Drop every picture and give the entries back exactly.
[Opening Supplied entries section]
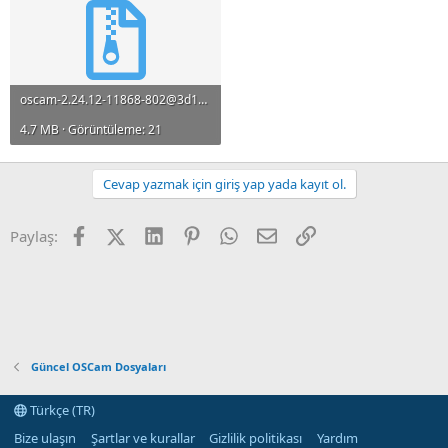
oscam-2.24.12-11868-802@3d1130be-x86_64-libusb-pc-cygwin.zip
4.7 MB · Görüntüleme: 21
Cevap yazmak için giriş yap yada kayıt ol.
Facebook
X (Twitter)
LinkedIn
Pinterest
WhatsApp
E-posta
Link
Paylaş:
Güncel OSCam Dosyaları
Türkçe (TR)
Bize ulaşın
Şartlar ve kurallar
Gizlilik politikası
Yardım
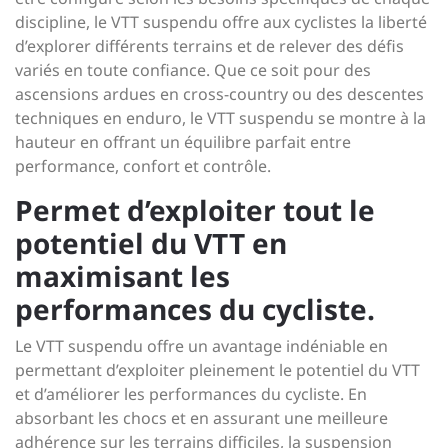
discipline, le VTT suspendu offre aux cyclistes la liberté
d’explorer différents terrains et de relever des défis
variés en toute confiance. Que ce soit pour des
ascensions ardues en cross-country ou des descentes
techniques en enduro, le VTT suspendu se montre à la
hauteur en offrant un équilibre parfait entre
performance, confort et contrôle.
Permet d’exploiter tout le
potentiel du VTT en
maximisant les
performances du cycliste.
Le VTT suspendu offre un avantage indéniable en
permettant d’exploiter pleinement le potentiel du VTT
et d’améliorer les performances du cycliste. En
absorbant les chocs et en assurant une meilleure
adhérence sur les terrains difficiles, la suspension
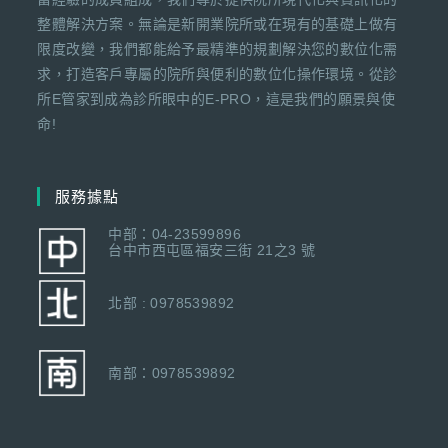
整體解決方案。無論是新開業院所或在現有的基礎上做有
限度改變，我們都能給予最精準的規劃解決您的數位化需
求，打造客戶專屬的院所與便利的數位化操作環境。從診
所E管家到成為診所眼中的E-PRO，這是我們的願景與使
命!
服務據點
中部：04-23599896
台中市西屯區福安三街 21之3 號
北部 : 0978539892
南部：0978539892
[Closing Supplied entries section]
▶ Result of this exercise:
oscam-2.24.12-11868-802@3d1130be-x86_64-libusb-pc-cygwin.zip
4.7 MB · Görüntüleme: 21
Cevap yazmak için giriş yap yada kayıt ol.
Facebook
X (Twitter)
LinkedIn
Pinterest
WhatsApp
E-posta
Link
Paylaş:
Güncel OSCam Dosyaları
Türkçe (TR)
Bize ulaşın
Şartlar ve kurallar
Gizlilik politikası
Yardım
discipline, le VTT suspendu offre aux cyclistes la liberté
d’explorer différents terrains et de relever des défis
variés en toute confiance. Que ce soit pour des
ascensions ardues en cross-country ou des descentes
techniques en enduro, le VTT suspendu se montre à la
hauteur en offrant un équilibre parfait entre
performance, confort et contrôle.
Permet d’exploiter tout le
potentiel du VTT en
maximisant les
performances du cycliste.
Le VTT suspendu offre un avantage indéniable en
permettant d’exploiter pleinement le potentiel du VTT
et d’améliorer les performances du cycliste. En
absorbant les chocs et en assurant une meilleure
adhérence sur les terrains difficiles, la suspension
整體解決方案。無論是新開業院所或在現有的基礎上做有
限度改變，我們都能給予最精準的規劃解決您的數位化需
求，打造客戶專屬的院所與便利的數位化操作環境。從診
所E管家到成為診所眼中的E-PRO，這是我們的願景與使
命!
服務據點
中部：04-23599896
台中市西屯區福安三街 21之3 號
北部 : 0978539892
南部：0978539892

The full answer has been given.